Reputation: 37
i have two dataframes and one of the columns in both contains a set . now if both sets are equal i want to merge the dataframes based on that column.
i tried using df.merge as
les=df_report_2.merge(df_report_1,how='inner',on='saltids')
df_report_1 and df_report_2 are the dataframe and saltids is thecolumn which consists of a set datatype.
i get the following error:
---------------------------------------------------------------------------
TypeError Traceback (most recent call last)

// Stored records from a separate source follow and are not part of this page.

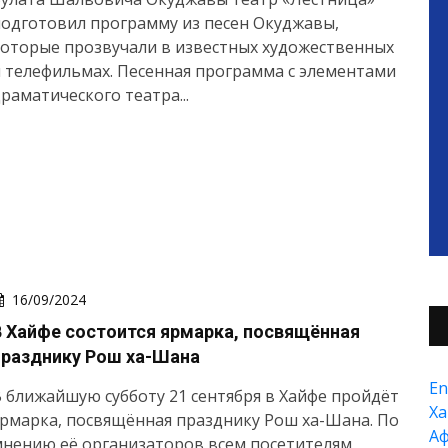
одготовил программу из песен Окуджавы,
оторые прозвучали в известных художественных
 телефильмах. Песенная программа с элементами
раматического театра...
16/09/2024
В Хайфе состоится ярмарка, посвящённая
празднику Рош ха-Шана
En
 ближайшую субботу 21 сентября в Хайфе пройдёт
Xа
рмарка, посвящённая празднику Рош ха-Шана. По
А
мнению её организаторов всем посетителям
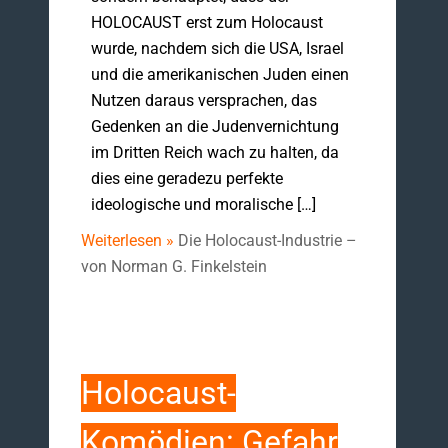
HOLOCAUST erst zum Holocaust
wurde, nachdem sich die USA, Israel
und die amerikanischen Juden einen
Nutzen daraus versprachen, das
Gedenken an die Judenvernichtung
im Dritten Reich wach zu halten, da
dies eine geradezu perfekte
ideologische und moralische […]
Weiterlesen »
Die Holocaust-Industrie –
von Norman G. Finkelstein
Holocaust-
Komödien: Gefahr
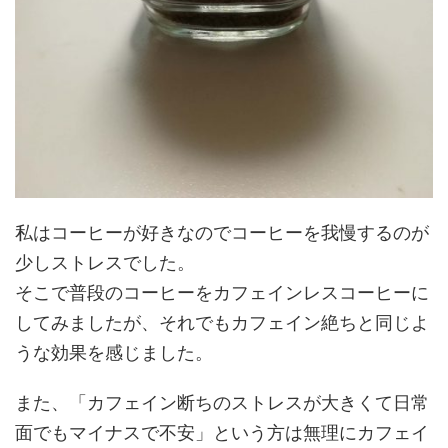
私はコーヒーが好きなのでコーヒーを我慢するのが
少しストレスでした。
そこで
普段のコーヒーをカフェインレスコーヒーに
してみましたが、それでもカフェイン絶ちと同じよ
うな効果を感じました
。
また、「カフェイン断ちのストレスが大きくて日常
面でもマイナスで不安」という方は無理にカフェイ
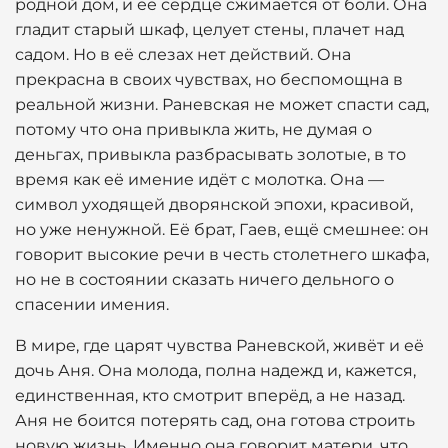
родной дом, и её сердце сжимается от боли. Она
гладит старый шкаф, целует стены, плачет над
садом. Но в её слезах нет действий. Она
прекрасна в своих чувствах, но беспомощна в
реальной жизни. Раневская не может спасти сад,
потому что она привыкла жить, не думая о
деньгах, привыкла разбрасывать золотые, в то
время как её имение идёт с молотка. Она —
символ уходящей дворянской эпохи, красивой,
но уже ненужной. Её брат, Гаев, ещё смешнее: он
говорит высокие речи в честь столетнего шкафа,
но не в состоянии сказать ничего дельного о
спасении имения.
В мире, где царят чувства Раневской, живёт и её
дочь Аня. Она молода, полна надежд и, кажется,
единственная, кто смотрит вперёд, а не назад.
Аня не боится потерять сад, она готова строить
новую жизнь. Именно она говорит матери, что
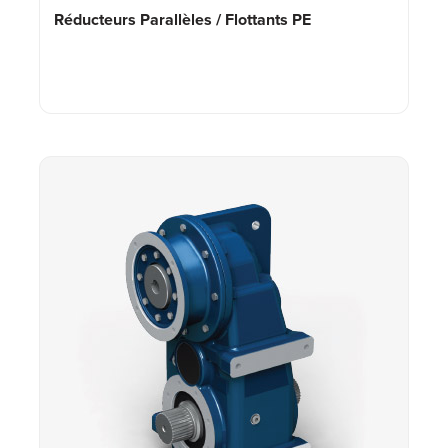
Réducteurs Parallèles / Flottants PE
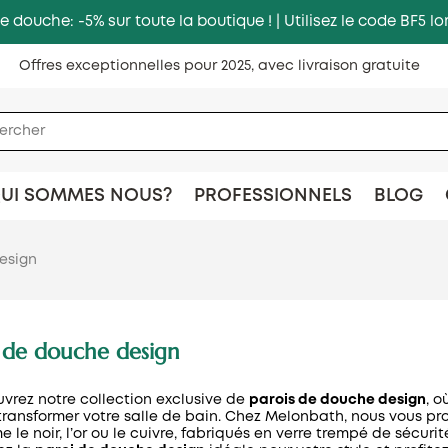
e douche: -5% sur toute la boutique ! | Utilisez le code BF5
Offres exceptionnelles pour 2025, avec livraison gratuite
UI SOMMES NOUS?
PROFESSIONNELS
BLOG
esign
s de douche design
vrez notre collection exclusive de
parois de douche design
, o
transformer votre salle de bain. Chez Melonbath, nous vous p
 le noir, l’or ou le cuivre, fabriqués en verre trempé de sécur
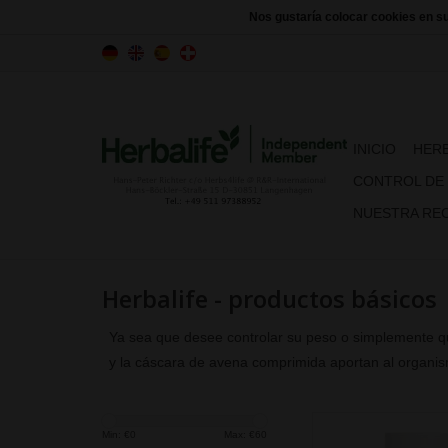
Nos gustaría colocar cookies en s
INICIO
HERB
CONTROL DE
NUESTRA REC
Herbalife - productos básicos
Ya sea que desee controlar su peso o simplemente qu
y la cáscara de avena comprimida aportan al organism
Min: €
0
Max: €
60
Complemento de fi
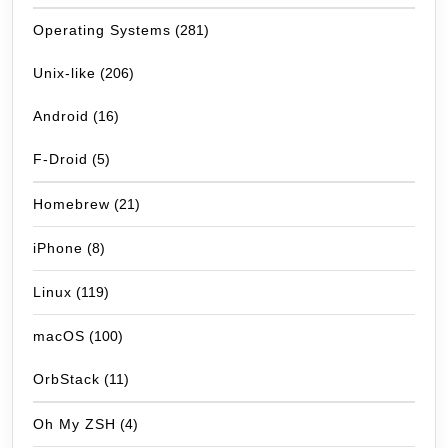
Operating Systems
(281)
Unix-like
(206)
Android
(16)
F-Droid
(5)
Homebrew
(21)
iPhone
(8)
Linux
(119)
macOS
(100)
OrbStack
(11)
Oh My ZSH
(4)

<ipython-input-36-c8ca93f2c1e8> in <module>()
----> 1 les=df_report_2.merge(df_report_1,how='inner',on='saltids')
/usr/local/lib/python2.7/dist-packages/pandas/core/frame.pyc in merge(self, right, how, on, left_on, right_on, left_index, right_index, sort, suffixes, copy, indicator, validate)
6866 right_on=right_on, left_index=left_index,
6867 right_index=right_index, sort=sort, suffixes=suffixes,
-> 6868 copy=copy, indicator=indicator, validate=validate)
6869
6870 def round(self, decimals=0, *args, **kwargs):
/usr/local/lib/python2.7/dist-packages/pandas/core/reshape/merge.pyc in merge(left, right, how, on, left_on, right_on, left_index, right_index, sort, suffixes, copy, indicator, validate)
46 copy=copy, indicator=indicator,
47 validate=validate)
---> 48 return op.get_result()
49
50
/usr/local/lib/python2.7/dist-packages/pandas/core/reshape/merge.pyc in get_result(self)
544 self.left, self.right)
545
--> 546 join_index, left_indexer, right_indexer = self._get_join_info()
547
548 ldata, rdata = self.left._data, self.right._data
/usr/local/lib/python2.7/dist-packages/pandas/core/reshape/merge.pyc in _get_join_info(self)
754 else:
755 (left_indexer,
--> 756 right_indexer) = self._get_join_indexers()
757
758 if self.right_index:
/usr/local/lib/python2.7/dist-packages/pandas/core/reshape/merge.pyc in _get_join_indexers(self)
733 self.right_join_keys,
734 sort=self.sort,
--> 735 how=self.how)
736
737 def _get_join_info(self):
/usr/local/lib/python2.7/dist-packages/pandas/core/reshape/merge.pyc in _get_join_indexers(left_keys, right_keys, sort, how, **kwargs)
1128
1129 # get left & right join labels and num. of levels at each location
-> 1130 llab, rlab, shape = map(list, zip(* map(fkeys, left_keys, right_keys)))
1131
1132 # get flat i8 keys from label lists
TypeError: type object argument after * must be an iterable, not itertools.imap
Upvotes: 1
Views: 284
Reputation: 51
As a workaround you can probably join on hashed values of the columns.
Since sets cannot be hashed, you need to convert to frozen set and then calculate hash.
Code would look like
df_report_1['saltids_hashed'] = df_report_1['saltids'].map(lambda x: hash(frozenset(x)))
df_report_2['saltids_hashed'] = df_report_2['saltids'].map(lambda x: hash(frozenset(x)))
les=df_report_2.merge(df_report_1,how='inner',on='saltids_hashed')
You can obviously drop the hashed column in the final output.
Upvotes: 1